Parents today are no strangers to the impossible standards of beauty set by the glamazons and movie stars of the decades before –but that was pre-Twitter and Instagram.
Given the non-stop and highly critical nature of media today, can we really understand the kind of pressure tweens and teens feel to be "perfect"?
In 2015, the Film and Publication Board conducted research into the impact media has on South African children and found that our “media forms an enormous part of the lives of children", "the extensive exposure of media has a profound effect" and it "directly or subtly influences their thoughts and behaviour”.
With this in mind, it’s easy to see why mainstream media has come to the table.
Steven Universe – the popular Cartoon Network show now in its fifth season – released a series of six short animated films aimed at building the self-esteem and positive body image of teens around the world.

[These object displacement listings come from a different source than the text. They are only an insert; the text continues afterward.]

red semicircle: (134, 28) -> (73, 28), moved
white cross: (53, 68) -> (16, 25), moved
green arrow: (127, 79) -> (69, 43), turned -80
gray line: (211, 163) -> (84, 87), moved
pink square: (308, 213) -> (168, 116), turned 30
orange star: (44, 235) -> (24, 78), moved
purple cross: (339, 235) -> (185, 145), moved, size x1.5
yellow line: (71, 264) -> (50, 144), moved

Creator Rebecca Sugar, the first woman to create a series for Cartoon Network, was inspired by her close relationship with her brother, and the show is well known for its themes of empathy, diversity, empowerment and inclusivity.
The new episodes were developed with the input of renowned body image expert Dr Phillippa Diedrichs, best known for her work at the Centre for Appearance Research at the University of the West of England.
Together, Sugar and Diedrichs have carefully designed content that strongly advocates positive attitudes and behaviours.
“The partnership creates content that tackles topics identified in scientific research as key influences on young people’s body confidence, and delivers it in an engaging and fun way,” explains Dr Phillippa.
For the series originator, the topic of positive image is also deeply personal. “This is an issue I have struggled with personally and I hope this will be a chance to amplify positive messages about self-awareness and acceptance.”